Attraverso tutte queste voci e suoni, scopriremo così come Claude Monet riemerga dalla depressione che lo ha portato ad abbandonare la pittura e decida di dedicarsi anima e corpo alla sua impresa più colossale: la Grand Décoration. Enormi pannelli raffiguranti il suo stagno di ninfee, talmente avvolgenti che lo sguardo dello spettatore si perde in un’atmosfera di serenità e pace.

Seguendo il percorso della Senna, partiremo da Le Havre dove Monet trascorre il primo periodo della sua vita artistica, risalendo il fiume verso gli altri paesi dove ha dimorato, per dimostrare quanto innovativo, radicale e moderno sia il suo approccio all’arte e quanto spasmodica la sua ricerca dell’elemento acquatico: Poissy, Argenteuil, Vétheuil, Giverny. Qui, recluso nel suo giardino, mentre piovono le bombe della Prima Guerra Mondiale, Monet insegue ossessivamente il suo sogno di eterna gloria, e dipinge senza tregua la sua opera di resistenza e di pace. A Parigi, nel Musée de L’Orangerie, la sua speranza trova finalmente il giusto compimento, nelle magnifiche sale ovali da lui stesso disegnate. Qui, nel maggio del 1927, l’amico George Clemenceau inaugura finalmente il museo dedicato alla Grand Décoration.

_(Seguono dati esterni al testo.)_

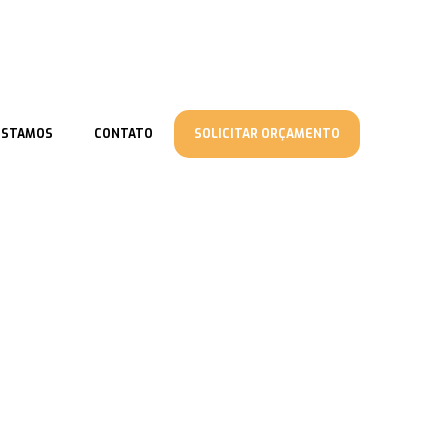
ESTAMOS
CONTATO
SOLICITAR ORÇAMENTO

Ma Claude Monet è morto appena cinque mesi prima. Non vedrà mai la sua opera compiuta, né conoscerà l’impatto che ha avuto sul pubblico. Ma l’opera più ardita di Monet, quella nella quale ha profuso gli ultimi dodici anni della sua vita e le sue ultime energie, viene accolta con disprezzo dai francesi. Solo trent’anni più tardi, le Ninfee di Monet varcheranno uno stagno più grande, l’Oceano Atlantico, e invaderanno gli Stati Uniti, insieme a tutta la sua produzione, decretando così – questa volta per sempre – il successo di uno straordinario genio.

LE NINFEE DI MONET. UN INCANTESIMO DI ACQUA E DI LUCE è prodotto da Ballandi Arts e da Nexo Digital e arriverà nelle sale cinematografiche in collaborazione con TIMVISION Production.

Solo il 26, 27 e 28 novembre il film evento dedicato al padre dell’Impressionismo e alla sua ossessione per le ninfee.